Exercise details - Gather each line containing the string "estados" from these entries.

(Dataset entries)

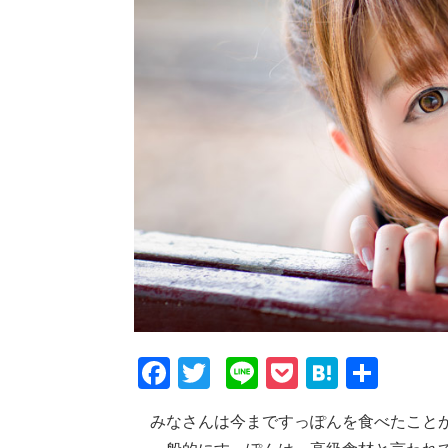
F
T
Li
P
H
共
a
wi
n
o
at
有
みなさんは今まですっぽんを食べたこと
c
tt
e
ck
e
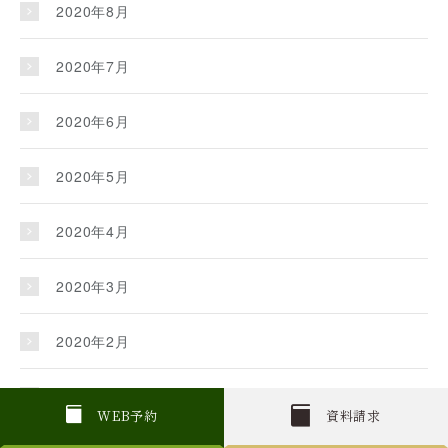
2020年8月
2020年7月
2020年6月
2020年5月
2020年4月
2020年3月
2020年2月
2020年1月
W
E
B
予約
資料請求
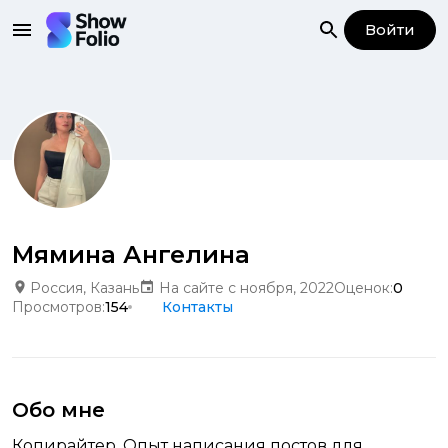
Войти
Мямина Ангелина
Россия, Казань
На сайте с ноября, 2022
Оценок:
0
Просмотров:
154
Контакты
Обо мне
Копирайтер. Опыт написания постов для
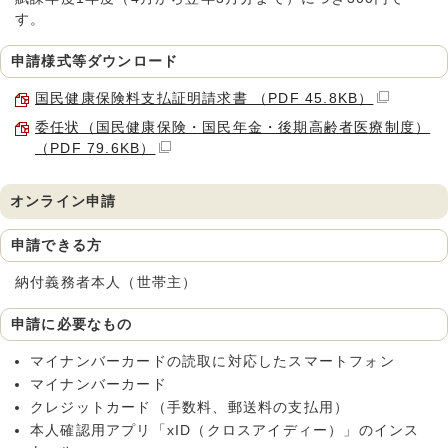
す。
申請様式等ダウンロード
国民健康保険料支払証明請求書 （PDF 45.8KB）
委任状（国民健康保険・国民年金・後期高齢者医療制度）
（PDF 79.6KB）
オンライン申請
申請できる方
納付義務者本人（世帯主）
申請に必要なもの
マイナンバーカードの読取に対応したスマートフォン
マイナンバーカード
クレジットカード（手数料、郵送料の支払用）
本人確認用アプリ「xID（クロスアイディー）」のインス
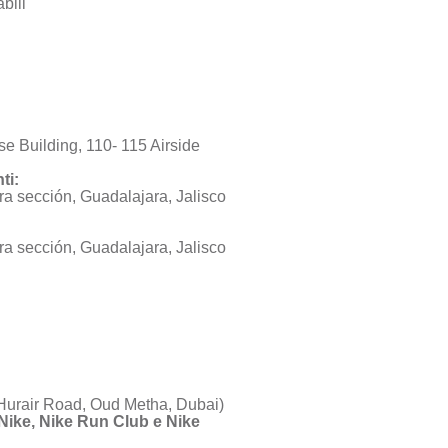
bili
 Building, 110- 115 Airside
ti:
a sección, Guadalajara, Jalisco
a sección, Guadalajara, Jalisco
urair Road, Oud Metha, Dubai)
 a Nike, Nike Run Club e Nike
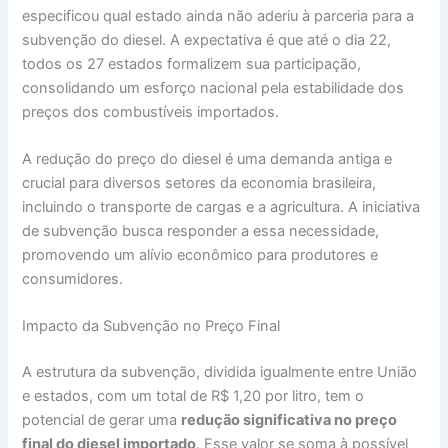
especificou qual estado ainda não aderiu à parceria para a
subvenção do diesel. A expectativa é que até o dia 22,
todos os 27 estados formalizem sua participação,
consolidando um esforço nacional pela estabilidade dos
preços dos combustíveis importados.
A redução do preço do diesel é uma demanda antiga e
crucial para diversos setores da economia brasileira,
incluindo o transporte de cargas e a agricultura. A iniciativa
de subvenção busca responder a essa necessidade,
promovendo um alívio econômico para produtores e
consumidores.
Impacto da Subvenção no Preço Final
A estrutura da subvenção, dividida igualmente entre União
e estados, com um total de R$ 1,20 por litro, tem o
potencial de gerar uma
redução significativa no preço
final do diesel importado
. Esse valor se soma à possível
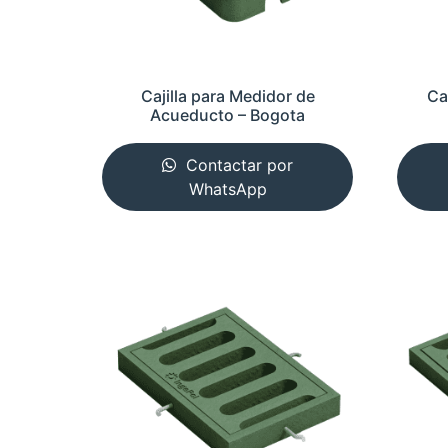
Cajilla para Medidor de
Ca
Acueducto – Bogota
Contactar por
WhatsApp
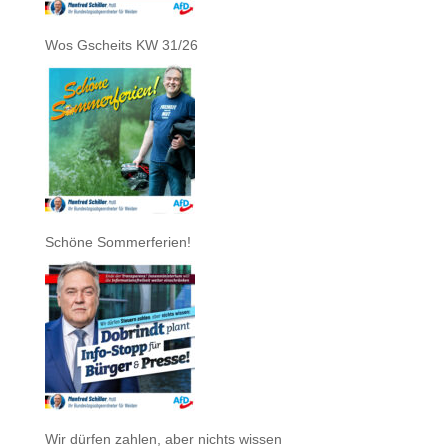
Wos Gscheits KW 31/26
Schöne Sommerferien!
Wir dürfen zahlen, aber nichts wissen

Your response -
todos os 27 estados formalizem sua participação,
e estados, com um total de R$ 1,20 por litro, tem o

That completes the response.